382 267-Mektub

267

İKİYÜZALTMIŞYEDİNCİ MEKTÛB

Bu mektûb, mirzâ Hüsâmeddîn Ahmede “rahmetullahi aleyh” yazılmış­dır. Esrâr ve dekâık bildirilmekdedir:

Allahü teâlâya hamd olsun! Onun sevgili Peygamberine ve Âline salât ve selâm olsun! Size ve bütün müslimânlara düâlar olsun! Lutf ederek, bu fakîre gönderdiğiniz mektûbu okumakla şereflendik. Allahü teâlâ, buna kar­şılık olarak size iyilikler versin! Allahü teâlânın, ihsân eylediği ni’metler­den hangisini yazayım? Onlara karşı şükrü nasıl bildireyim? Allahü teâlâ­nın tevfîkı ile yağdırılan ilmlerin ve ma’rifetlerin çoğu yazılıyor. Anlıyan, anlamıyan herkes okuyor. Fekat, ayrıca verilen ince ve gizli şeylerden hiç­biri açığa vurulamıyor. Hattâ harfle, işâretle de, birşey söylenemiyor. Bu fakîrin ma’rifetlerini toplamış olan kıymetli oğlum, sülûk ve cezbe makâm­larına yükselmiş iken, ona da, bu ince bilgilerden söz edilemiyor. Bunların örtülmesine titizlikle çalışılıyor. Evet oğlum, bu gizli bilgilere kavuşmuş­dur ve yanılmakdan, şaşırmakdan korunmakda olduğunu biliyorum. Fekat, çok ince olduklarından dil tutuluyor. Gizlilikleri, ağzın açılmasını önlüyor. Hâlim, Eş-Şuarâ sûresi, onüçüncü âyetinin, (Göğsüm daralıyor, dilim tu­tuluyor) meâl-i şerîfine uygundur. Bu sırlar, beyâna gelmiyen cinsden de­ğil, belki beyâna sığmıyan sırlardır.

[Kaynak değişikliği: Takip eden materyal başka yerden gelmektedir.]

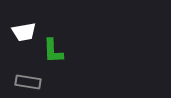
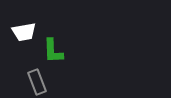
gray rectangle: moved 9 px right; rotated 60 degrees clockwise
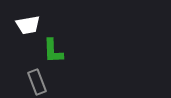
white trapezoid: moved 4 px right, 7 px up
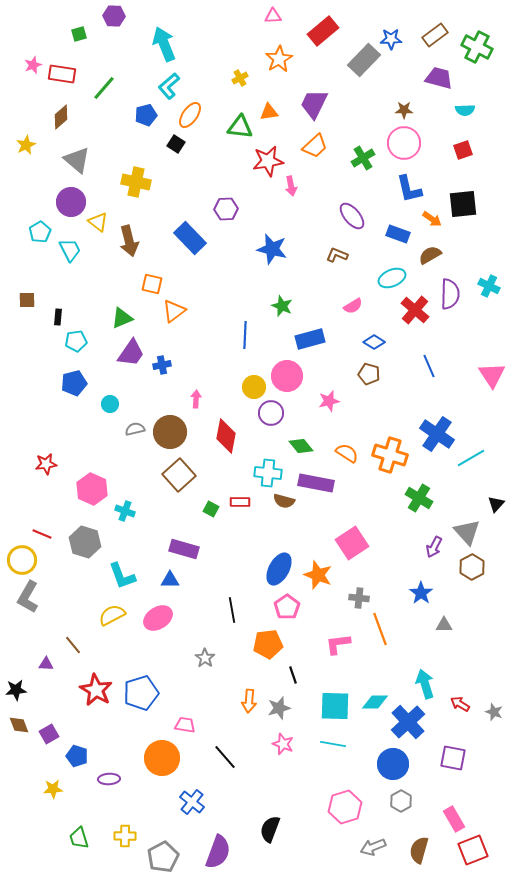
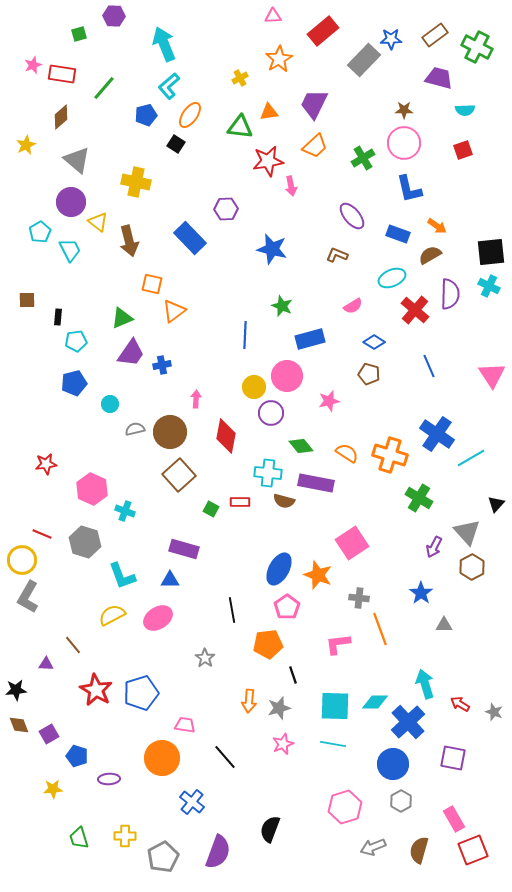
black square at (463, 204): moved 28 px right, 48 px down
orange arrow at (432, 219): moved 5 px right, 7 px down
pink star at (283, 744): rotated 30 degrees clockwise
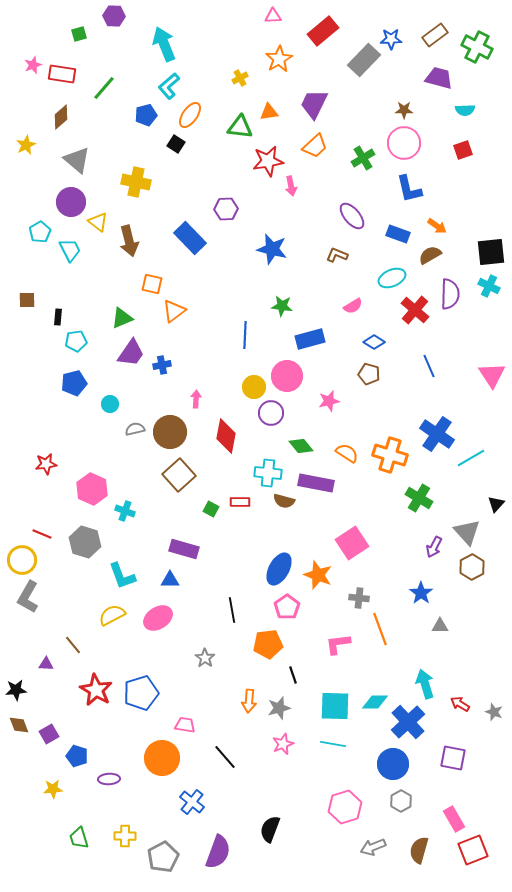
green star at (282, 306): rotated 15 degrees counterclockwise
gray triangle at (444, 625): moved 4 px left, 1 px down
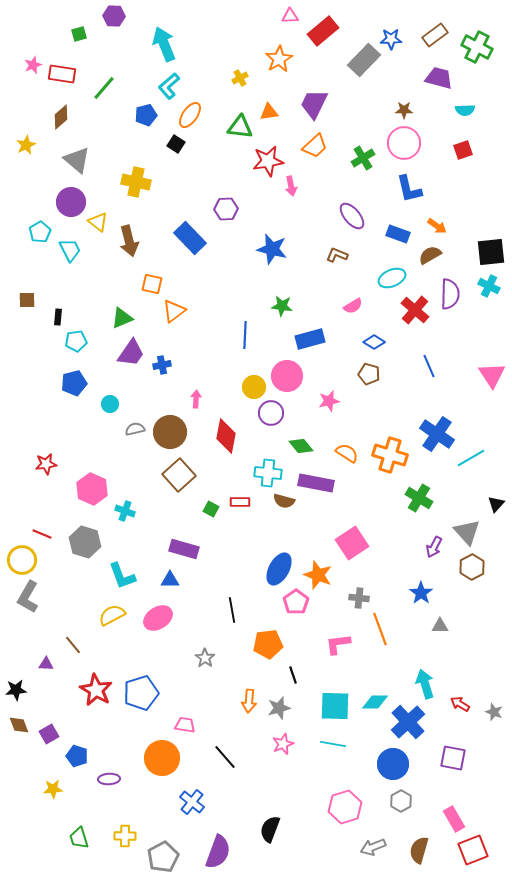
pink triangle at (273, 16): moved 17 px right
pink pentagon at (287, 607): moved 9 px right, 5 px up
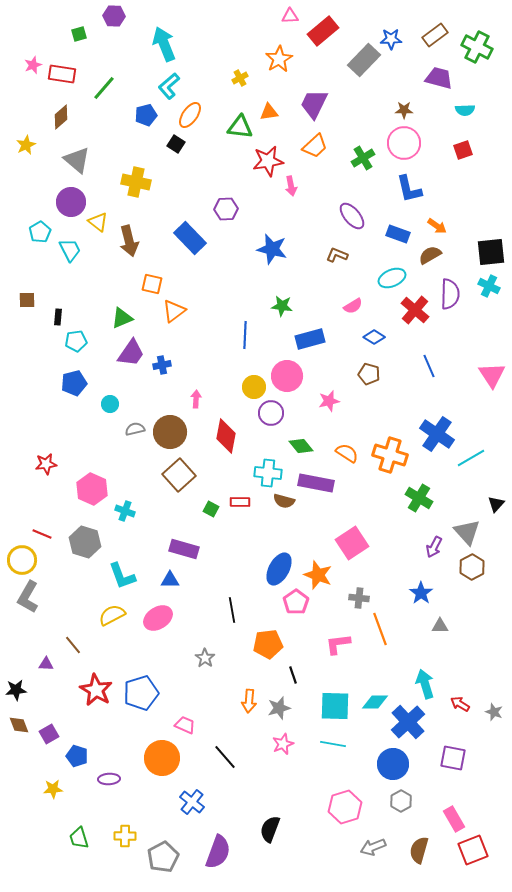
blue diamond at (374, 342): moved 5 px up
pink trapezoid at (185, 725): rotated 15 degrees clockwise
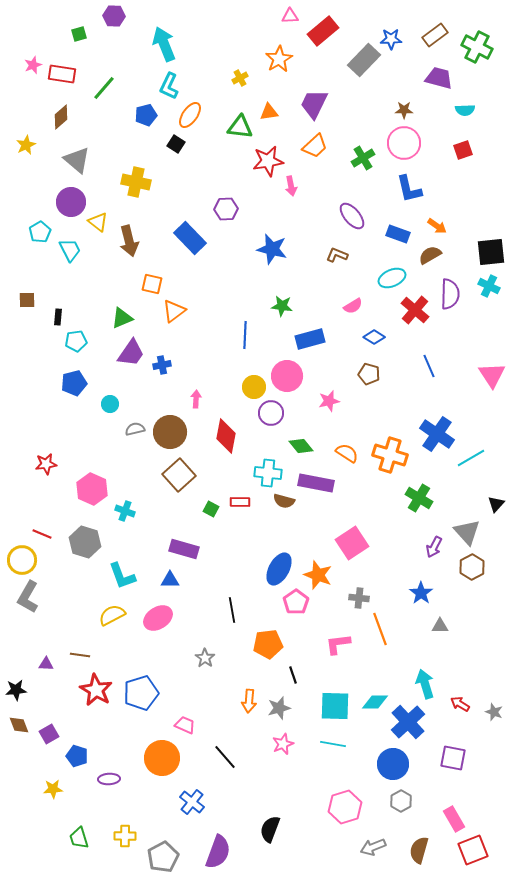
cyan L-shape at (169, 86): rotated 24 degrees counterclockwise
brown line at (73, 645): moved 7 px right, 10 px down; rotated 42 degrees counterclockwise
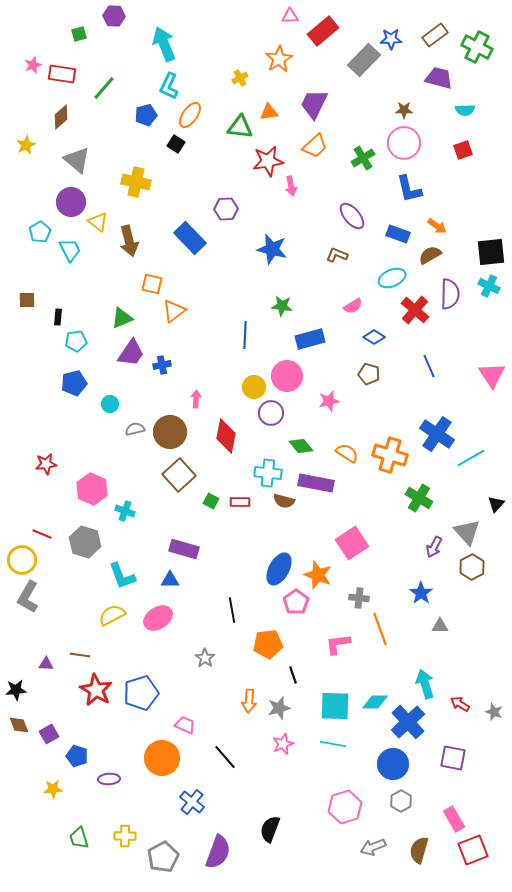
green square at (211, 509): moved 8 px up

Hâfızın feryâdı boşuna değil, şaşacak şey çokdur onda, iyi bil!

Saklamak için uğraşdığımız bu ni’metlerin hepsi, Peygamberlerin “aley­himüssalevâtü vetteslîmât” Peygamberlik kaynaklarından gelmekdedir. Meleklerin yüksekleri de, bu ni’mete ortakdırlar. Peygamberlerin “aleyhi­müssalevâtü vetteslîmât” izinde gidenlerden dilediklerini de bu ni’metle şe­reflendirirler. Ebû Hüreyre “radıyallahü anh” hazretleri buyurdu ki, (Re­sûlullah “sallallahü aleyhi ve sellem” efendimizden iki ilm öğrendim. Bu iki ilmden birini size açıkladım. İkinci ilmi eğer bildirir isem, beni öldürür­sünüz). Bu ikinci ilm, gizli olan ilmdir. Bunu herkes anlıyamaz. Bu, Alla­hü teâlânın büyük ni’metidir. Bu ni’meti dilediğine verir. Allahü teâlâ, bü­yük ni’metler vericidir. Çok kıymetli hocamın çocuklarına yazılan mektû­bu, lutfen gözden geçiriniz!

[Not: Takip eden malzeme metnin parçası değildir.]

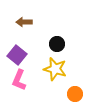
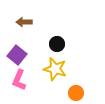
orange circle: moved 1 px right, 1 px up
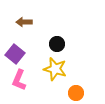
purple square: moved 2 px left, 1 px up
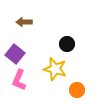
black circle: moved 10 px right
orange circle: moved 1 px right, 3 px up
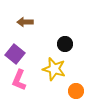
brown arrow: moved 1 px right
black circle: moved 2 px left
yellow star: moved 1 px left
orange circle: moved 1 px left, 1 px down
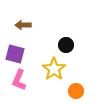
brown arrow: moved 2 px left, 3 px down
black circle: moved 1 px right, 1 px down
purple square: rotated 24 degrees counterclockwise
yellow star: rotated 20 degrees clockwise
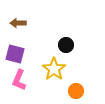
brown arrow: moved 5 px left, 2 px up
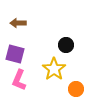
orange circle: moved 2 px up
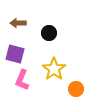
black circle: moved 17 px left, 12 px up
pink L-shape: moved 3 px right
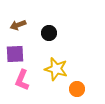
brown arrow: moved 2 px down; rotated 21 degrees counterclockwise
purple square: rotated 18 degrees counterclockwise
yellow star: moved 2 px right; rotated 20 degrees counterclockwise
orange circle: moved 1 px right
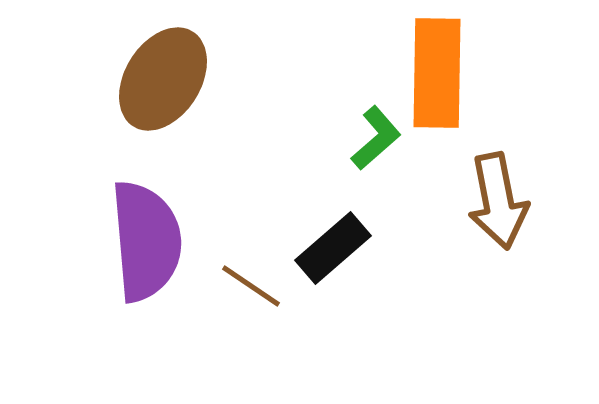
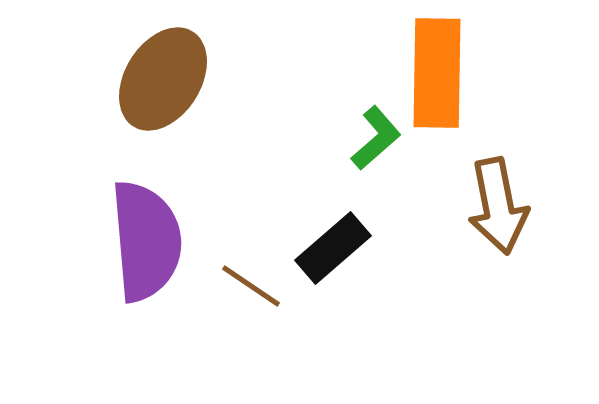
brown arrow: moved 5 px down
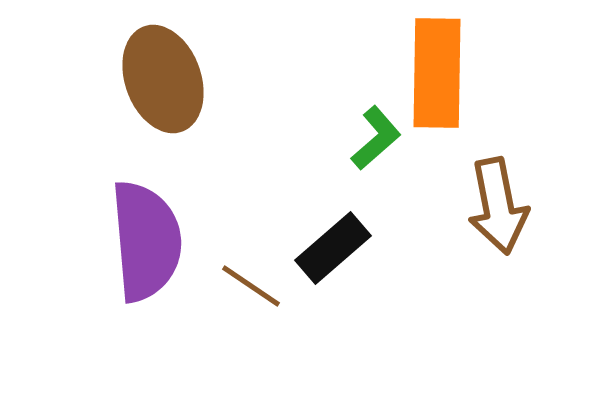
brown ellipse: rotated 52 degrees counterclockwise
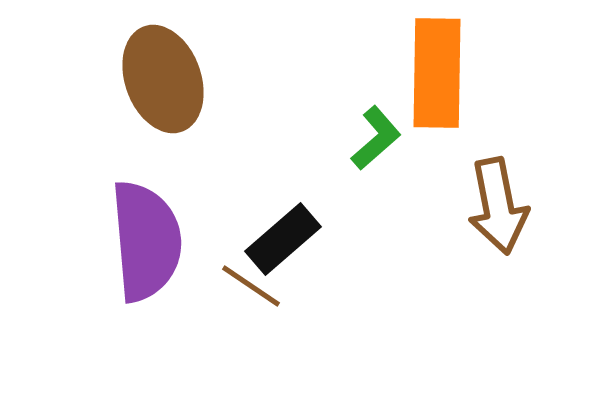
black rectangle: moved 50 px left, 9 px up
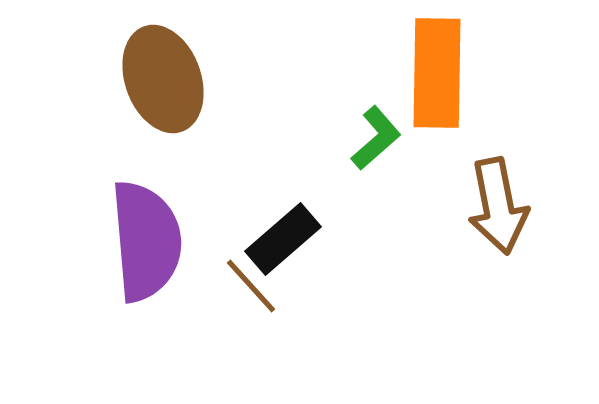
brown line: rotated 14 degrees clockwise
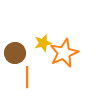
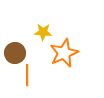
yellow star: moved 11 px up; rotated 18 degrees clockwise
orange line: moved 2 px up
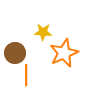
orange line: moved 1 px left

Kıymetli efendim! Bu fakîre göre, tesavvufda bid’at meydâna çıkarma­nın çirkinliği, dinde bid’at yapmanın çirkinliğinden az değildir. Tesavvufun bereketleri, bid’at çıkmadığı müddetçe akar gelir. Tesavvufda bir değişik­lik yapılınca, feyzler ve bereketlerin gelmesi de durur. Bunun için tarîkat­de bir değişiklik olmamasına çok dikkat etmelidir. Tarîkatden olmıyanlar­la görüşmemelidir. Her nerede ve her kim olursa olsun, tarîkati değişdiren birşey görülürse, zorla ve elbette önlemelidir. Tarîkatin doğrusunu kuvvet­lendirmeli ve yaymalıdır. Vesselâm, vel-ikrâm.